„Im Osten was Neues“ lautet das Motto der diesjährigen Ruhrfestspiele. Das ist eine ziemlich gewagte Spekulation. Ist die Anspielung auf Erich Maria Remarques berühmten Antikriegsroman nur ein weiterer Hinweis auf das Jahr 1912? Oder eine Verklärung der Ostens? Es ist profaner: Das Festival auf dem grünen Hügel in Recklinghausen steht diesmal im Zeichen der russischen Dramatik. Für Festivalleiter Frank Hoffmann ist die Zeit von Tschechow, Gorki und Bulgakow auch die Zeit einer großen Regieavantgarde von Stanislawski bis Meyerhold. Damals seien Methoden entwickelt worden, wie man Wirklichkeit, Konflikte und Figuren beschreibt: „In dieser Ästhetik sind wir bis heute gefangen“. Die ästhetische Revolution ging dabei der politischen Revolution voraus.

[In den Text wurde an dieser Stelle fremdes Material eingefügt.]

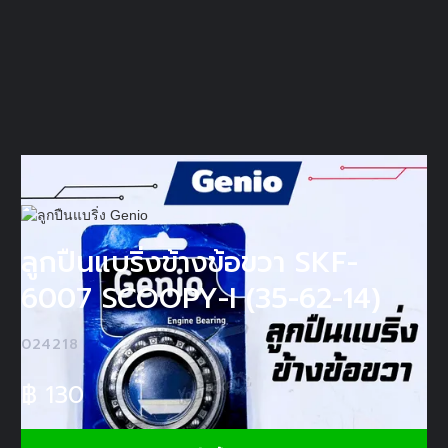
ลูกปืนแบริ่งข้างข้อขวา SKF-
6007 SCOOPY-I (35-62-14)
024218
฿
130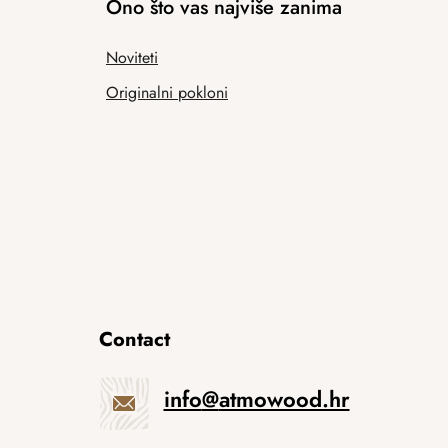
Ono što vas najviše zanima
Noviteti
Originalni pokloni
Contact
info
@
atmowood.hr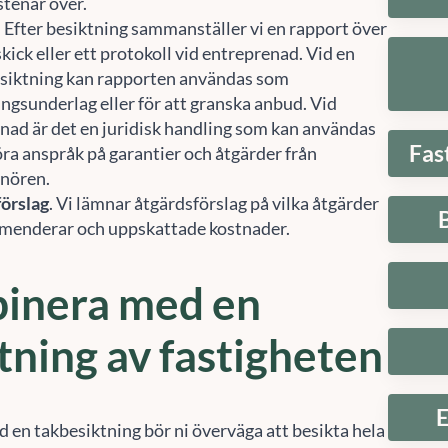
skick eller ett protokoll vid entreprenad. Vid en
siktning kan rapporten användas som
ingsunderlag eller för att granska anbud. Vid
nad är det en juridisk handling som kan användas
Fas
göra anspråk på garantier och åtgärder från
nören.
örslag
. Vi lämnar åtgärdsförslag på vilka åtgärder
menderar och uppskattade kostnader.
inera med en
tning av fastigheten
Hantera samtycke
E
 att ge en bra upplevelse använder vi teknik som cookies för att lagra och/eller komma å
 en takbesiktning bör ni överväga att besikta hela
etsinformation. När du samtycker till dessa tekniker kan vi behandla data som
i får då insikt i om det finns andra delar av
fbeteende eller unika ID:n på denna webbplats. Om du inte samtycker eller om du
om är i behov av att renoveras omgående och kan
rkallar ditt samtycke kan detta påverka vissa funktioner negativt.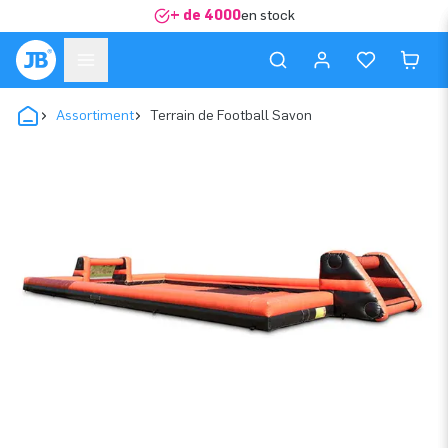
+ de 4000
en stock
Assortiment
Terrain de Football Savon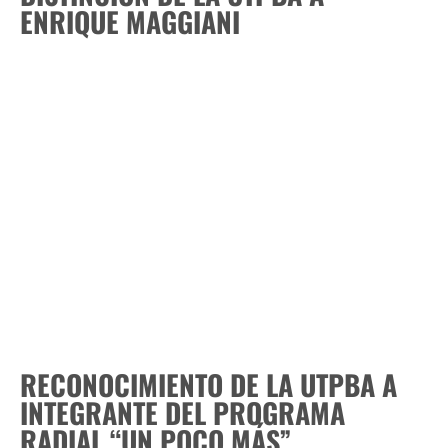
ENRIQUE MAGGIANI
RECONOCIMIENTO DE LA UTPBA A
INTEGRANTE DEL PROGRAMA
RADIAL “UN POCO MÁS”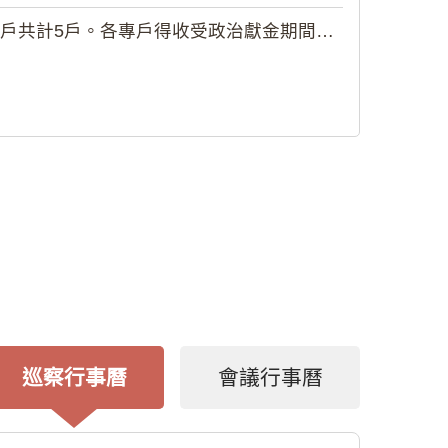
5戶。各專戶得收受政治獻金期間為自...
巡察行事曆
會議行事曆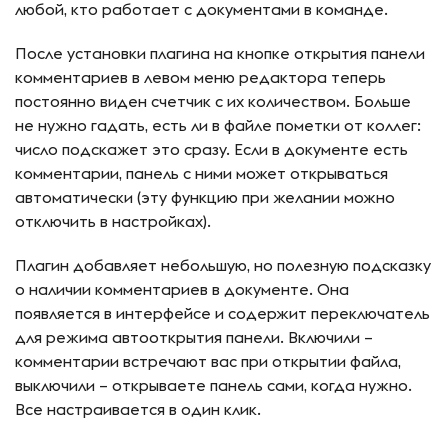
любой, кто работает с документами в команде.
После установки плагина на кнопке открытия панели
комментариев в левом меню редактора теперь
постоянно виден счетчик с их количеством. Больше
не нужно гадать, есть ли в файле пометки от коллег:
число подскажет это сразу. Если в документе есть
комментарии, панель с ними может открываться
автоматически (эту функцию при желании можно
отключить в настройках).
Плагин добавляет небольшую, но полезную подсказку
о наличии комментариев в документе. Она
появляется в интерфейсе и содержит переключатель
для режима автооткрытия панели. Включили –
комментарии встречают вас при открытии файла,
выключили – открываете панель сами, когда нужно.
Все настраивается в один клик.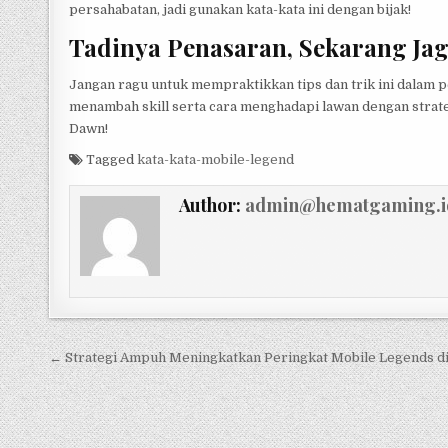
persahabatan, jadi gunakan kata-kata ini dengan bijak!
Tadinya Penasaran, Sekarang Jag
Jangan ragu untuk mempraktikkan tips dan trik ini dalam 
menambah skill serta cara menghadapi lawan dengan strateg
Dawn!
Tagged
kata-kata-mobile-legend
Author:
admin@hematgaming.i
Post
← Strategi Ampuh Meningkatkan Peringkat Mobile Legends di
navigation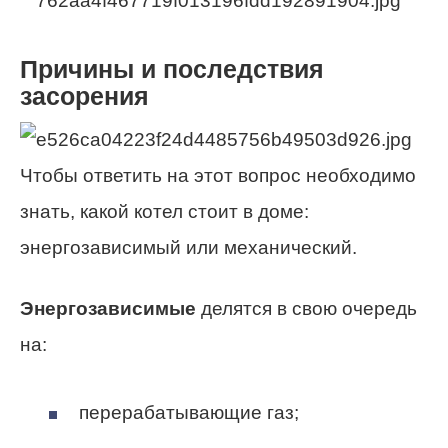
Причины и последствия
засорения
Чтобы ответить на этот вопрос необходимо
знать, какой котел стоит в доме:
энергозависимый или механический.
Энергозависимые
делятся в свою очередь
на:
перерабатывающие газ;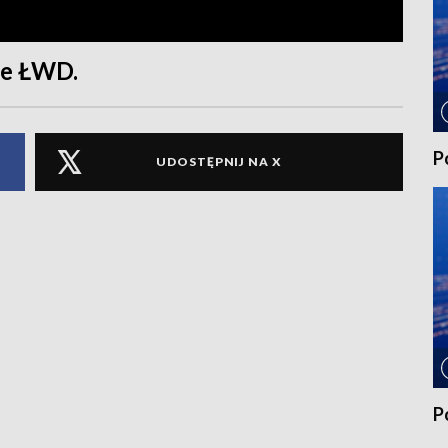
ie ŁWD.
P
UDOSTĘPNIJ NA X
P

Im Großen Haus kommt es zu einem Widersehen mit Jürgen Goschs legendären Inszenierungen von „Onkel Wanja“ und „Die Möwe“; das Théâtre de Complicité zeigt seine Interpretation von Bulgakows „Der Meister und Margarita“, das Centraltheater Leipzig reist mit Tolstois „Krieg und Frieden“ an. Es sind vor allem die Klassiker, die Frank Hoffmann eingeladen hat; zwar weist der Festivalchef auf die 2011 verstorbene junge Autorin Anna Jablonskaja hin und auf die Modernität der älteren Texte, doch bei jüngerer Dramatik ist man nicht wirklich fündig geworden – sei es, dass die Qualität nicht genügte, sei es, dass sie nicht ins Festivalprogramm passte.
Seit Beginn seiner Intendanz hat Frank Hoffmann die Ruhrfestspiele von einem Zuschauerrekord zum nächsten geführt; dies ist ihm vor allem mit Großinszenierungen mit Filmstars, Highlights deutscher Bühnen, Uraufführungen, dem Fringeprogramm, sowie Lesungen und Kabarett gelungen; ein Programmmix, für den er immer wieder kritisiert wurde. Auch diesmal sind mit Cate Blanchett in einer „Groß und Klein“-Inszenierung und Patrice Chéreau in einer „Großinquisitor“-Performance zwei Zugpferde dabei. Entscheidender allerdings ist, dass das Festival die große Zahl von Gastspielen immer häufiger durch Koproduktion ersetzt. „Die Ruhrfestspiele sind dadurch auch ein kreativer Ort“, sagt Hoffmann; und natürlich sichert sich das Festival dadurch auch hochkarätige Aufführungen. Mit erstaunlicher Beharrlichkeit hat Hoffmann die Kontakte zu den großen Stadttheatern in Berlin, Frankfurt und Hamburger ausgebaut, die diesmal allein neun Produktionen beisteuern. Darunter sind zahlreiche Premieren und Uraufführungen, die zunächst in Recklinghausen herauskommen und dann erst an den Heimatbühnen gezeigt werden. Vor allem mit den Uraufführungen, in diesem Jahr von Autoren wie Kevin Rittberger, Wolfram Lotz/Martin Laberenz, Nico Helminger und sogar Dennis Kelly, haben sich die Ruhrfestspiele inzwischen Respekt verschafft. Der Erfolg bringt aber auch Probleme mit sich. Aufgrund der Zuschauernachfrage kommt in diesem Jahr mit dem Kuppelzelt ein weiterer Spielort dazu, in dem die 24 Produktionen des Fringefestivals gezeigt werden. Damit allerdings ist das Festival, so Frank Hoffmann, am Anschlag: „Wir sind an der oberen Grenze – und bleiben da auch hoffentlich“.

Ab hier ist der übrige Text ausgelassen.